Section 512 is broken in many ways, and fails to provide sufficient incentives for platforms to take meaningful action to address infringement on their proprietary platforms. Most glaring is that Congress’ careful construction of red-flag knowledge giving rise to an obligation to act has effectively been written out of the statute. Indeed, YouTube’s brief in this case includes the following description of the law: “In 1998, Congress enacted the Digital Millennium Copyright Act, 17 U.S.C. § 512 (the “DMCA”), to provide a framework for addressing claims of online copyright infringement. In general, the DMCA immunizes online service providers from claims of copyright infringement based on materials uploaded to the services by users, if the services promptly remove allegedly infringing materials upon receipt of notices from copyright holders.” But of course, that’s not the law. The law requires services to remove infringing materials when they become “aware of facts or circumstances from which infringing activity is apparent.” Notice is just one way for services to gain the requisite knowledge, not the only way.

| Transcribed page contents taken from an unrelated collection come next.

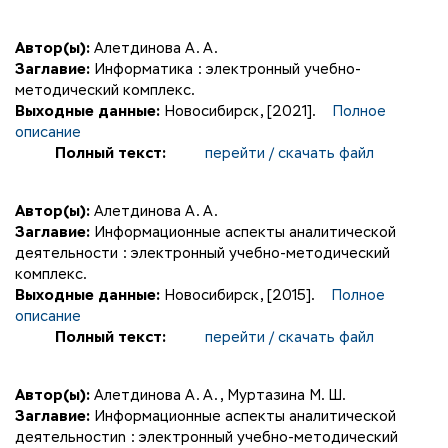
Автор(ы):
Алетдинова А. А.
Заглавие:
Информатика : электронный учебно-
методический комплекс.
Выходные данные:
Новосибирск, [2021].
Полное
описание
Полный текст:
перейти / скачать файл
Автор(ы):
Алетдинова А. А.
Заглавие:
Информационные аспекты аналитической
деятельности : электронный учебно-методический
комплекс.
Выходные данные:
Новосибирск, [2015].
Полное
описание
Полный текст:
перейти / скачать файл
Автор(ы):
Алетдинова А. А.
,
Муртазина М. Ш.
Заглавие:
Информационные аспекты аналитической
деятельностиn : электронный учебно-методический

But I digress from the particulars of this case. All reasonable parties have an interest in preventing abuse of the system. One way that the system can be abused is through intentional misrepresentation of the facts of alleged infringement or non-infringement. Hopefully, this case will illustrate that there are consequences for such conduct, and that such consequences will serve as a deterrent to other putative abusers. That will reflect a success of the framework, not an indictment of the DMCA. There are a host of reasons to indict the DMCA. This just doesn’t happen to be one of them.
Finally, I can’t but help but note how this manifests an extreme imbalance in the ability to address harm. While copyright owners, and in particular independent creators without the means to initiate expensive litigation in federal courts, suffer under the weight of suffocating piracy that threatens their very livelihoods, YouTube is able to bring litigation in support of a principle in which it has very little financial interest. YouTube alleges that it is was harmed because it was forced to undertake an investigation into the matter, and that such expenses were unnecessary. I’ll grant that. And I’ll further grant that YouTube has significant business interests in preventing abuse. But YouTube had estimated revenue of between $9.5 to $14 billion in 2018. How much did they have to spend on this unnecessary investigation? How does that compare to the continuing losses to the creative community resulting from the failure to effectively address piracy?
One might be forgiven for believing that the intention was, at least in part, to distract from the ineffectiveness of the notice and takedown system, and to deflect criticism from policymakers here and around the world for their failure to adequately address online harms. Viewed in that light, YouTube is defending not this case, but their very business model. And there, I’ll certainly grant, they have a huge interest. But perhaps not such a legitimate one.